Rework auth/api_token parameters
Describe your environment
On host:
- [x] OS: macOS, Sonoma 14.5, M1
- [x] pyDataverse: this PR (i.e., main branch + patches)
- [x] Python: 3.12
- [x] Dataverse: 6.3 (local/container), 6.2 (demo.dataverse.org)
Inside container:
- [x] OS: I think the python images use ubuntu, but didn't check
- [x] pyDataverse: this PR (i.e., main branch + patches)
- [x] Python: 3.11
- [x] Dataverse: 6.3 (!) -- had to override DV_VERSION in docker-compose-test-all.yml to make tests pass, as three tests check for the version. See also #197 .
Follow best practices
- [x] Have you checked to ensure there aren't other open Pull Requests for the same update/change? #146 is partially affected by this as it changes the params argument of
put_request. - [x] Have you followed the guidelines in our Contribution Guide? Yes, see #193 .
- [x] Have you read the Code of Conduct? Yes.
- [x] Do your changes in a separate branch. Branches MUST have descriptive names.
- [x] Have you merged the latest changes from upstream to your branch? Yes
Describe the PR
- [x] What kind of change does this PR introduce?
- This PR introduces custom authentication implementation to allow for API token and Bearer token-based authentication.
- Sword requires BasicAuth, which this PR also addresses (see https://guides.dataverse.org/en/latest/api/sword.html#sword-auth)
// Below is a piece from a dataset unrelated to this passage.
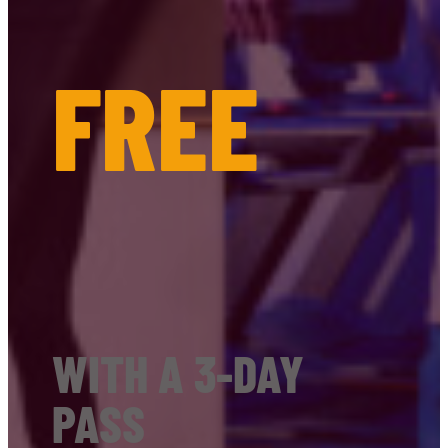
FREE
WITH A 3-DAY
PASS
- An Auth implementation must be passed as a keyword-argument to the init function. We can discuss this requirement, but it felt better to be explicit about it and make sure implementers actually pass it correctly rather than accidentally passing it as the api_token or something.
- I replaced some
isinstance(..., ("".__class__, "".__class__))with the much more legible and equivalent (as far as I can tell)isinstance(..., str). - It also deprecates the use of the previously ignored
authon individual functions in favor of generating multiple API objects with different auth methods.- For the deprecation, I introduced a DEPRECATION_GUARD to warn people who are trying to pass something to the functions. Initially I wanted to check for
False, but there was one call defaulting toTrue(get_access) and this would not catch code explicitly settingauth=Falseon the callsite. So I decided to introduce a new default argument and show a warning if it is overwritten. Happy to discuss this decision – I have never done such an orderly deprecation before, so this is my first try :)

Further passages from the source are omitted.